There is also some good advice to heed:
Time is important. No only because there's never enough of it, but also because log files without proper timestamps for each entry are practically useless. Make sure that each entry has a timestamp - most system-wide logging facilities will do that for you. Make also sure that the clocks on all your computers are as accurate as possible - using NTP is a good way to do that.
Log entries should be as self-contained as possible, with minimal cruft. You don't need to have a special header with colors, bells and whistles to announce that your server is starting - a simple MyServer (PID=XXX) starting at port YYYYY would be enough for grep (or the search function of any decent log viewer) to find.
You need to determine the granularity of each logging channel. Sending several GB of debugging log data to the system logging daemon is not a good idea. A good approach might be to use separate log files for each logging level and facility, so that e.g. user activity is not mixed up with low-level data that in only useful when debugging the code.
Make sure your log files are in one place, preferably separated from other applications. A directory with the name of your application is a good start.
Stay within the norm. Sure you may have devised a new nifty logfile naming scheme, but if it breaks the conventions in your system it could easily confuse even the most experienced operators. Most people will have to look through your more detailed logs in a critical situation - don't make it harder for them.
Use the system log handling facilities. E.g. on Linux that would mean appending to the same file and letting an external daemon like logrotate to handle the log files. Not only would it be less work for you, it would also automatically maintain any general logging policies as a whole.

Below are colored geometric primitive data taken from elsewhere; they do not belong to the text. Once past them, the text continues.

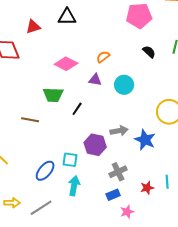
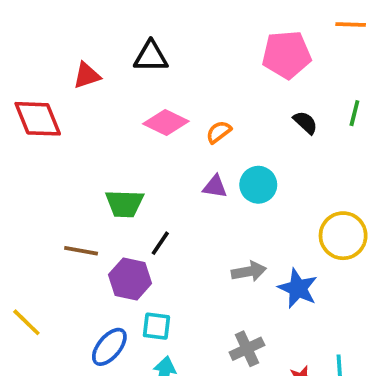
pink diamond: (66, 64) -> (166, 123), moved
purple triangle: (95, 80) -> (215, 187), moved
black line: (77, 109) -> (160, 243), moved
purple hexagon: (95, 145) -> (130, 279), moved

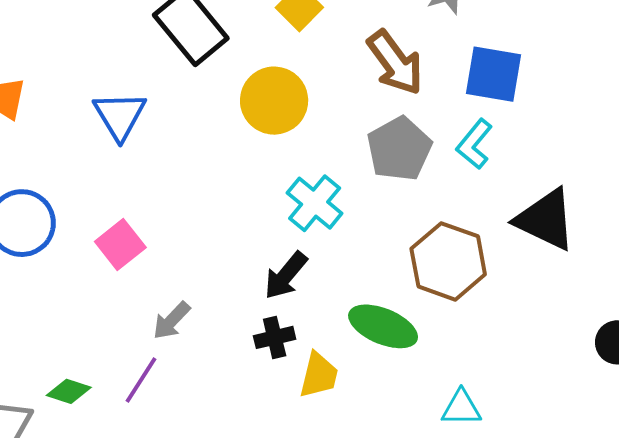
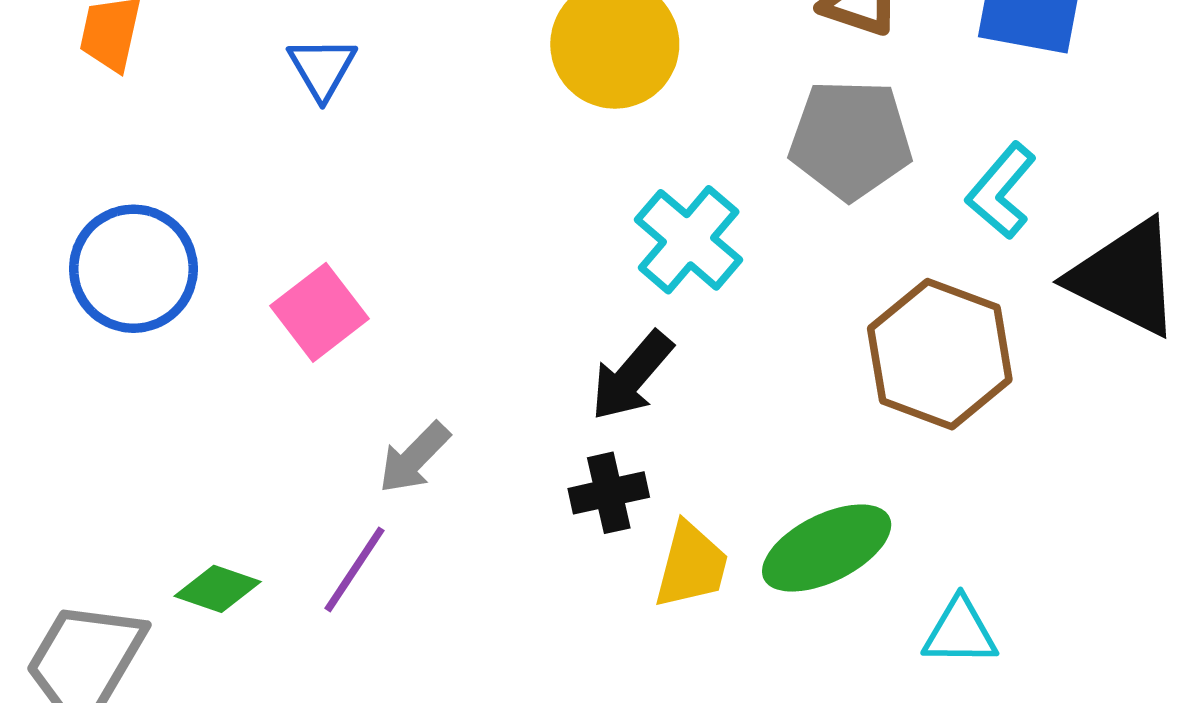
blue triangle: (120, 116) -> (322, 68), size x0.7
cyan L-shape: (474, 144) -> (1001, 191), moved
gray pentagon: (399, 149) -> (851, 139), turned 30
green ellipse: (383, 326) -> (827, 548), moved, turned -50

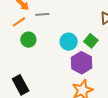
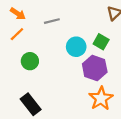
gray line: (42, 14) -> (52, 21), moved
green circle: (28, 40) -> (30, 61), moved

Finally: Always copy log important data to the system log as well. Operators watch the system logs. Please, please, please don't make them have to look at other places, just to find out that your application is about to launch the ICBMs...
https://stackoverflow.com/questions/696321/best-logging-framework-for-native-c
For the logging, I would suggest creating a new log file and clean it using a certain frequency to avoid it growing too fat. Overwrite logs of previous login is usually a bad idea.